Come Purim, I know what my friends are expecting from me. They want to find a bottle of home-made limoncello or coffee liqueur nestled among the hamentaschen in their Mishlochei Manot, Purim care-packages and I’m happy to oblige. Limoncello’s bright lemon taste is true to the fruit, while the coffee liqueur releases a wonderful hit of intense coffee flavor in the mouth. Neither are over-sweet nor artificially cloying, which is one reason they’re so popular, but they are also simply a beautiful, flavorful and unique holiday gift to give to friends.
I’ve been an avid home-brewer for 15 years, but compared to making wine, making these liqueurs is child’s play. There’s no fermentation involved here, the base is vodka and all you have to do is infuse it — which is phenomenally simple. Well, you do have to strain the solids from the liquids, then bottle your liqueur. Which takes about 10 minutes. And of course, your bottles will need labels, which can be hand-written or worked out with some fancy font on your printer. My labels bear my name and a Happy Purim message.
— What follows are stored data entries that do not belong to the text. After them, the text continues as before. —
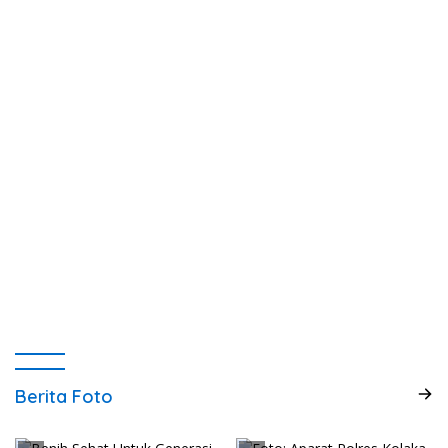
Berita Foto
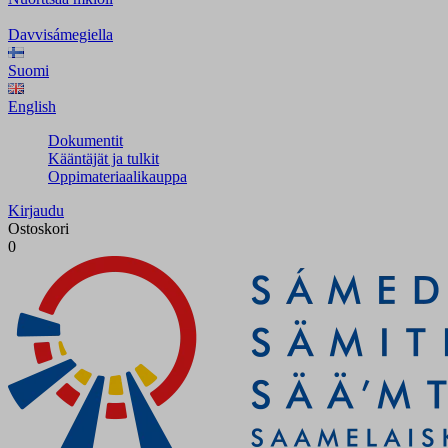
Davvisámegiella
Suomi
English
Dokumentit
Kääntäjät ja tulkit
Oppimateriaalikauppa
Kirjaudu
Ostoskori
0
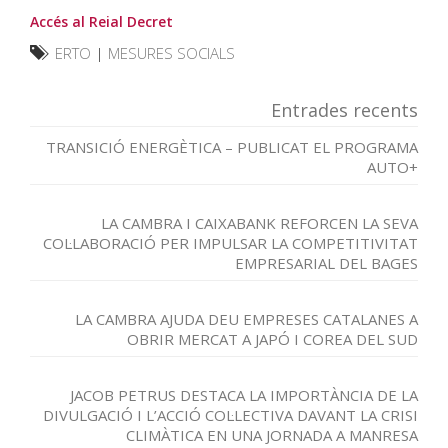
Accés al Reial Decret
ERTO
|
MESURES SOCIALS
Entrades recents
TRANSICIÓ ENERGÈTICA – PUBLICAT EL PROGRAMA
AUTO+
LA CAMBRA I CAIXABANK REFORCEN LA SEVA
COL·LABORACIÓ PER IMPULSAR LA COMPETITIVITAT
EMPRESARIAL DEL BAGES
LA CAMBRA AJUDA DEU EMPRESES CATALANES A
OBRIR MERCAT A JAPÓ I COREA DEL SUD
JACOB PETRUS DESTACA LA IMPORTÀNCIA DE LA
DIVULGACIÓ I L’ACCIÓ COL·LECTIVA DAVANT LA CRISI
CLIMÀTICA EN UNA JORNADA A MANRESA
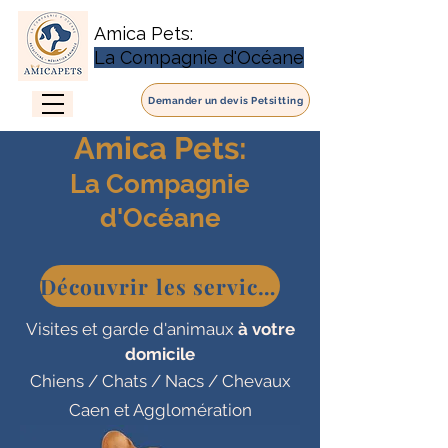
Amica Pets:
La Compagnie d'Océane
Demander un devis Petsitting
Amica Pets:
La Compagnie
d'Océane
Découvrir les services
Visites et garde d'animaux
à votre
domicile
Chiens / Chats / Nacs / Chevaux
Caen et Agglomération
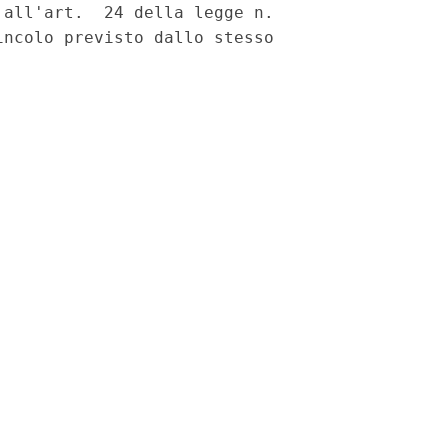
all'art.  24 della legge n.

ncolo previsto dallo stesso
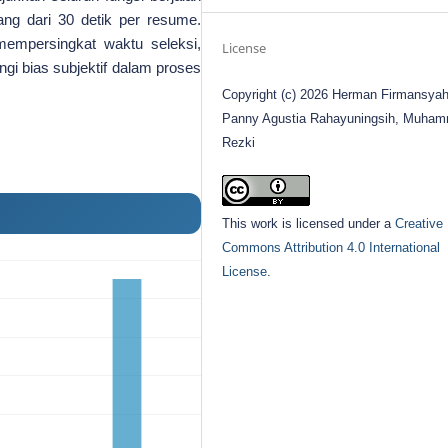
ng dari 30 detik per resume.
empersingkat waktu seleksi,
License
gi bias subjektif dalam proses
Copyright (c) 2026 Herman Firmansyah
Panny Agustia Rahayuningsih, Muha
Rezki
This work is licensed under a
Creative
Commons Attribution 4.0 International
License
.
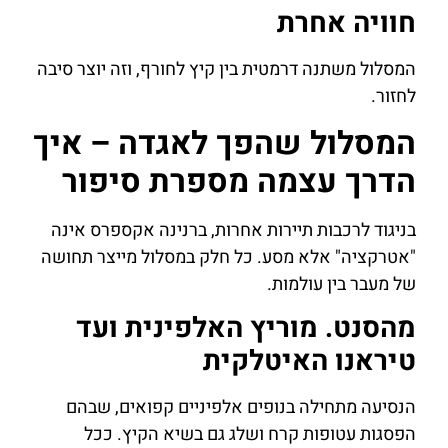
חוויה אחרת
המסלול משתנה דרמטית בין קיץ לחורף, וזה יוצר סיבה
לחזור.
המסלול שהפך לאגדה – איך
הדרך עצמה מספרת סיפור
בניגוד לרכבות תיירות אחרות, ברנינה אקספרס אינה
"אטרקציה" אלא מסע. כל חלק במסלול מייצר תחושה
של מעבר בין עולמות.
מהסנט. מוריץ האלפינית ועד
טיראנו האיטלקית
הנסיעה מתחילה בנופים אלפיניים קפואים, שבהם
הפסגות עטופות קרח ושלג גם בשיא הקיץ. ככל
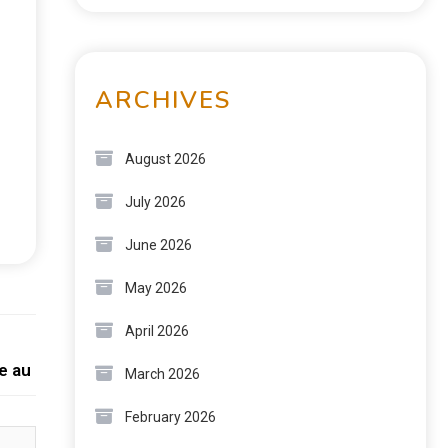
ARCHIVES
August 2026
July 2026
June 2026
May 2026
April 2026
Next:
te au Maroc ?
March 2026
February 2026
While making these liqueur requires minimal effort, it does require planning, as liqueur does take some time to transform itself. Purim is the 7th and 8th of March, so I recommend starting your liquors now and let them sit as they infuse.
Hopefully, you’ll keep a bottle of each liqueur for yourself. Limoncello makes a nice aperitif, but try either liqueur as an after-dinner digestif. In baking, try adding a shot glass worth of either liquor to chocolate cake batter. Of course, you can always drizzle either over ice cream, or add the coffee liqueur to a cozy hot cocoa one of these chilly winter afternoons.
Or marinate chicken in a couple of tablespoons of limoncello, crushed garlic, salt and pepper, olive oil, and herb of choice: basil, thyme, or rosemary. Then roast the chicken. Limoncello gives the chicken a zing, as Grandma used to say.
Yield: approx. 3 liters – 12 cups
Limoncello is that made with the lemon rind only, so it’s important to use non-sprayed or organic lemons. If you can get a few fresh green lemon lime leaves to throw in, even better. Limoncello keeps forever, just getting more mellow with time. I make some every year, giving away the batch from the previous year because it’s the smoothest.
3 cups water
6 cups medium-quality vodka*
3 cups sugar
1) Peel the lemons, avoiding the white pith.
2) Put the peels and lemon leaves (if you wish to include them) in your jar: pour the vodka over them.
3) Cover jar tightly, store in a dark, cool place, and allow peels to steep 2 weeks. If the lemons become faded and brittle before 2 weeks, proceed to the next step without waiting.
4) Make a syrup of the water and the sugar by simmering them together for 5 minutes. Cool the syrup and add it to the jar.
5) Allow infusion to steep another 10 days - 2 weeks.
6) Strain into a clean jar. A piece of cheesecloth works well, and so does a never-used, rinsed nylon stocking. Decant your liqueur into bottles, using a funnel. Cap tightly.
Drink limoncello well chilled. It will hold for up to 2 years.
*The cheapest ones are too raw, while the most expensive have too much character. You want the flavoring to dominate in a liqueur, not the vodka.
Yield: about 10 cups
Your coffee base may be made out of instant granules, but for the richest flavor, go to a little extra trouble and make some fine, freshly-brewed coffee.
4 cups coffee, hot
2 1/2 cups brown sugar
4 cups vodka
1 vanilla bean, split in half
1) Add the sugar to hot coffee, and mix until dissolved. Allow to cool and transfer to a jar. Add the vodka and vanilla bean and close tightly.
2) Start tasting the liqueur after 2 weeks; wait up to 4 weeks, tasting as you go along. Strain it into bottles when you are satisfied with the taste and smoothness. Coffee liqueur lasts a year.